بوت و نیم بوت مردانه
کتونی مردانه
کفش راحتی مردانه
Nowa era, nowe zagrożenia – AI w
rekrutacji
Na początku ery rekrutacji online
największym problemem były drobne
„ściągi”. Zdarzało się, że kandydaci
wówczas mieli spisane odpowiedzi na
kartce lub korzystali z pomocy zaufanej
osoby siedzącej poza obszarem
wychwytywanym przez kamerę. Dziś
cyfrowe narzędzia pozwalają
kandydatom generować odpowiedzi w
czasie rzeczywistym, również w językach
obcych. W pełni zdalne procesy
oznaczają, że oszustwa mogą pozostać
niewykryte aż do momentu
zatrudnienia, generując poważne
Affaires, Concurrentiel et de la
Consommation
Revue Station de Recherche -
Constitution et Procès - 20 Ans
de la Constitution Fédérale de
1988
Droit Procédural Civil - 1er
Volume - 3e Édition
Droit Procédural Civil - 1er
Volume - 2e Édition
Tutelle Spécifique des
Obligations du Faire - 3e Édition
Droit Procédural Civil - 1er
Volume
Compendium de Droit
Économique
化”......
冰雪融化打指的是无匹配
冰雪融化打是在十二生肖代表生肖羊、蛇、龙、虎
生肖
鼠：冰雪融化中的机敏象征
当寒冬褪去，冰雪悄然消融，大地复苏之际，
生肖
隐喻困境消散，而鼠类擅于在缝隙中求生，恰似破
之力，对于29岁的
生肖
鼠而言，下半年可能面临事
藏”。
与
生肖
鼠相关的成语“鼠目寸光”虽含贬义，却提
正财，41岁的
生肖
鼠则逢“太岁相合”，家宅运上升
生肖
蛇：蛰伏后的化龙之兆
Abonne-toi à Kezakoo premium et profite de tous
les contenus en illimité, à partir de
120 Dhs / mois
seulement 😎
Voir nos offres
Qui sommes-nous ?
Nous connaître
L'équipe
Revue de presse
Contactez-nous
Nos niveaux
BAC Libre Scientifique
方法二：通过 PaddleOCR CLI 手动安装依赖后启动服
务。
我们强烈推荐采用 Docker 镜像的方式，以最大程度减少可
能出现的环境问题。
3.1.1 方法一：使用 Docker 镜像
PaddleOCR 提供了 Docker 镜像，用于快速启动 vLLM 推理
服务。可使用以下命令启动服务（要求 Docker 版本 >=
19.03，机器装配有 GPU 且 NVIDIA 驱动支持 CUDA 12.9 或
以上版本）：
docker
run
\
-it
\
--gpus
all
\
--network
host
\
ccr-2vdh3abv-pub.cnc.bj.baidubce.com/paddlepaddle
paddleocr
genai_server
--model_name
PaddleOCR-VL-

________________________________________

*Task directions:*
Write each line of the data down again exactly as it reads.

*Response to this task:*
بوت و نیم بوت مردانه
کتونی مردانه
کفش راحتی مردانه
Nowa era, nowe zagrożenia – AI w
rekrutacji
Na początku ery rekrutacji online
największym problemem były drobne
„ściągi”. Zdarzało się, że kandydaci
wówczas mieli spisane odpowiedzi na
kartce lub korzystali z pomocy zaufanej
osoby siedzącej poza obszarem
wychwytywanym przez kamerę. Dziś
cyfrowe narzędzia pozwalają
kandydatom generować odpowiedzi w
czasie rzeczywistym, również w językach
obcych. W pełni zdalne procesy
oznaczają, że oszustwa mogą pozostać
niewykryte aż do momentu
zatrudnienia, generując poważne
Affaires, Concurrentiel et de la
Consommation
Revue Station de Recherche -
Constitution et Procès - 20 Ans
de la Constitution Fédérale de
1988
Droit Procédural Civil - 1er
Volume - 3e Édition
Droit Procédural Civil - 1er
Volume - 2e Édition
Tutelle Spécifique des
Obligations du Faire - 3e Édition
Droit Procédural Civil - 1er
Volume
Compendium de Droit
Économique
化”......
冰雪融化打指的是无匹配
冰雪融化打是在十二生肖代表生肖羊、蛇、龙、虎
生肖
鼠：冰雪融化中的机敏象征
当寒冬褪去，冰雪悄然消融，大地复苏之际，
生肖
隐喻困境消散，而鼠类擅于在缝隙中求生，恰似破
之力，对于29岁的
生肖
鼠而言，下半年可能面临事
藏”。
与
生肖
鼠相关的成语“鼠目寸光”虽含贬义，却提
正财，41岁的
生肖
鼠则逢“太岁相合”，家宅运上升
生肖
蛇：蛰伏后的化龙之兆
Abonne-toi à Kezakoo premium et profite de tous
les contenus en illimité, à partir de
120 Dhs / mois
seulement 😎
Voir nos offres
Qui sommes-nous ?
Nous connaître
L'équipe
Revue de presse
Contactez-nous
Nos niveaux
BAC Libre Scientifique
方法二：通过 PaddleOCR CLI 手动安装依赖后启动服
务。
我们强烈推荐采用 Docker 镜像的方式，以最大程度减少可
能出现的环境问题。
3.1.1 方法一：使用 Docker 镜像
PaddleOCR 提供了 Docker 镜像，用于快速启动 vLLM 推理
服务。可使用以下命令启动服务（要求 Docker 版本 >=
19.03，机器装配有 GPU 且 NVIDIA 驱动支持 CUDA 12.9 或
以上版本）：
docker
run
\
-it
\
--gpus
all
\
--network
host
\
ccr-2vdh3abv-pub.cnc.bj.baidubce.com/paddlepaddle
paddleocr
genai_server
--model_name
PaddleOCR-VL-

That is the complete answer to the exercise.